** Opening Provided material block **
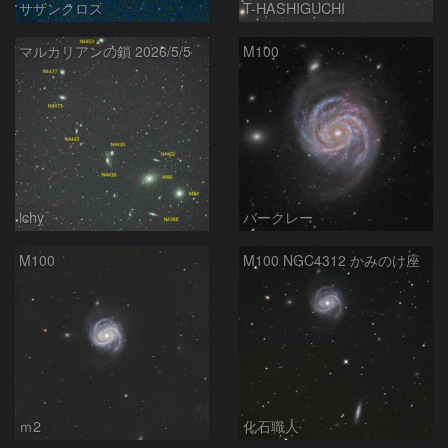
サザンクロス
T-HASHIGUCHI
マルカリアンの鎖 2026/5/5
M100
ichy
バークレー
M100
M100 NGC4312 かみのけ座
ｍ2
化石職人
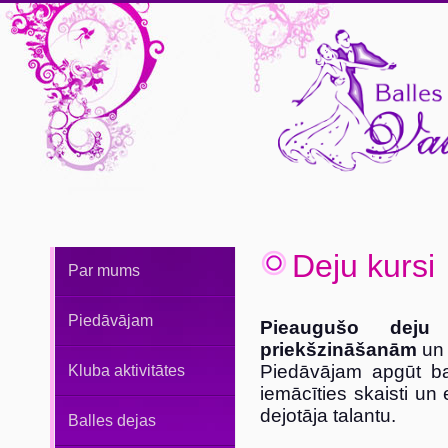
Deju kursi
Par mums
Piedāvājam
Pieaugušo deju
priekšzināšanām
un
Piedāvājam apgūt ba
Kluba aktivitātes
iemācīties skaisti un 
dejotāja talantu.
Balles dejas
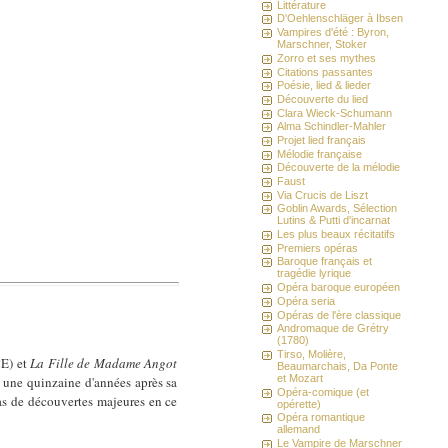
Littérature
D'Oehlenschläger à Ibsen
Vampires d'été : Byron,
Marschner, Stoker
Zorro et ses mythes
Citations passantes
Poésie, lied & lieder
Découverte du lied
Clara Wieck-Schumann
Alma Schindler-Mahler
Projet lied français
Mélodie française
Découverte de la mélodie
Faust
Via Crucis de Liszt
Goblin Awards, Sélection
Lutins & Putti d'incarnat
Les plus beaux récitatifs
Premiers opéras
Baroque français et
tragédie lyrique
Opéra baroque européen
Opéra seria
Opéras de l'ère classique
Andromaque de Grétry
(1780)
Tirso, Molière,
E) et
La Fille de Madame Angot
Beaumarchais, Da Ponte
et Mozart
 une quinzaine d'années après sa
Opéra-comique (et
s de découvertes majeures en ce
opérette)
Opéra romantique
allemand
Le Vampire de Marschner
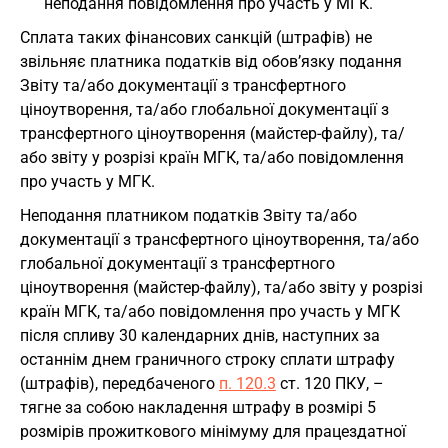
неподання повідомлення про участь у МГК.
Сплата таких фінансових санкцій (штрафів) не
звільняє платника податків від обов’язку подання
Звіту та/або документації з трансфертного
ціноутворення, та/або глобальної документації з
трансфертного ціноутворення (майстер-файлу), та/
або звіту у розрізі країн МГК, та/або повідомлення
про участь у МГК.
Неподання платником податків Звіту та/або
документації з трансфертного ціноутворення, та/або
глобальної документації з трансфертного
ціноутворення (майстер-файлу), та/або звіту у розрізі
країн МГК, та/або повідомлення про участь у МГК
після спливу 30 календарних днів, наступних за
останнім днем граничного строку сплати штрафу
(штрафів), передбаченого
п. 120.3
ст. 120 ПКУ, –
тягне за собою накладення штрафу в розмірі 5
розмірів прожиткового мінімуму для працездатної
** Closing Provided material block **
Task prompt - The response should contain every record above exactly as written, and none of the pictures.

Solution to this problem -
サザンクロス
T-HASHIGUCHI
マルカリアンの鎖 2026/5/5
M100
ichy
バークレー
M100
M100 NGC4312 かみのけ座
ｍ2
化石職人
Deju kursi
Par mums
Piedāvājam
Pieaugušo deju
priekšzināšanām
un
Piedāvājam apgūt ba
Kluba aktivitātes
iemācīties skaisti un 
dejotāja talantu.
Balles dejas
Littérature
D'Oehlenschläger à Ibsen
Vampires d'été : Byron,
Marschner, Stoker
Zorro et ses mythes
Citations passantes
Poésie, lied & lieder
Découverte du lied
Clara Wieck-Schumann
Alma Schindler-Mahler
Projet lied français
Mélodie française
Découverte de la mélodie
Faust
Via Crucis de Liszt
Goblin Awards, Sélection
Lutins & Putti d'incarnat
Les plus beaux récitatifs
Premiers opéras
Baroque français et
tragédie lyrique
Opéra baroque européen
Opéra seria
Opéras de l'ère classique
Andromaque de Grétry
(1780)
Tirso, Molière,
E) et
La Fille de Madame Angot
Beaumarchais, Da Ponte
et Mozart
 une quinzaine d'années après sa
Opéra-comique (et
s de découvertes majeures en ce
opérette)
Opéra romantique
allemand
Le Vampire de Marschner
неподання повідомлення про участь у МГК.
Сплата таких фінансових санкцій (штрафів) не
звільняє платника податків від обов’язку подання
Звіту та/або документації з трансфертного
ціноутворення, та/або глобальної документації з
трансфертного ціноутворення (майстер-файлу), та/
або звіту у розрізі країн МГК, та/або повідомлення
про участь у МГК.
Неподання платником податків Звіту та/або
документації з трансфертного ціноутворення, та/або
глобальної документації з трансфертного
ціноутворення (майстер-файлу), та/або звіту у розрізі
країн МГК, та/або повідомлення про участь у МГК
після спливу 30 календарних днів, наступних за
останнім днем граничного строку сплати штрафу
(штрафів), передбаченого
п. 120.3
ст. 120 ПКУ, –
тягне за собою накладення штрафу в розмірі 5
розмірів прожиткового мінімуму для працездатної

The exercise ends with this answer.